On December 15, 1868, Carl Friedrich Philipp von Martius (1794–1868), professor of botany at the University of Munich and director of the Royal Botanic Garden, was carried to his grave in a coffin covered with fresh palm leaves. These were a reference to his groundbreaking Historia naturalis palmarum: opus tripartitum (Natural History of Palms: A Work in Three Volumes), published between 1823 and 1853. At the time, this encyclopedic treasury contained the sum of human knowledge on the topic, and included 240 exquisite chromolithographic illustrations, including landscape views of palm habitats and botanical dissections.

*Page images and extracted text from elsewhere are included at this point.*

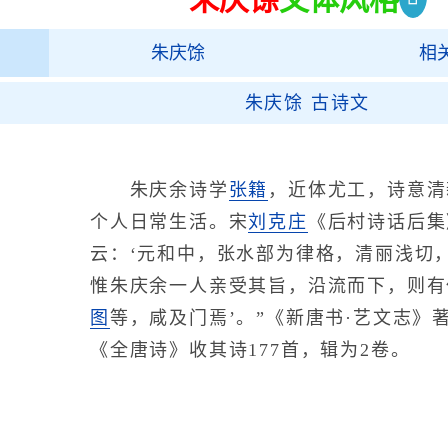
朱庆馀
相
朱庆馀 古诗文
朱庆余诗学
张籍
，近体尤工，诗意清
个人日常生活。宋
刘克庄
《后村诗话后集
云：‘元和中，张水部为律格，清丽浅切
惟朱庆余一人亲受其旨，沿流而下，则有
图
等，咸及门焉’。”《新唐书·艺文志》
《全唐诗》收其诗177首，辑为2卷。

This epic folio was based on Martius’s expedition to Brazil and Peru with zoologist Johann Baptist von Spix, sponsored by King Maximilian I of Bavaria, to investigate natural history and native tribes. From 1817 to 1820 the pair traveled over 2,250 km (1,400 miles) throughout the Amazon basin, the most species-rich palm region in the world, collecting and sketching specimens. On their return both men were awarded knighthoods and lifetime pensions.
In his epic work, Martius outlined the modern classification of palm, produced the first maps of palm biogeography, described all the palms of Brazil, and collated the sum of all known genera of the palm family. For apart from his own collection of specimens and notes, Martius also wrote about the findings of others. Martius’s folio is unusual in its inclusion of cross-sectioned diagrams, conveying the architecture of these mighty trees, which central Europeans would have found hard to imagine accurately. Equally remarkable are the color landscapes showing various palms—often standing alone—which have a simple and elegant beauty. This famous work is an unrivaled landmark in botanic illustration and taxonomy.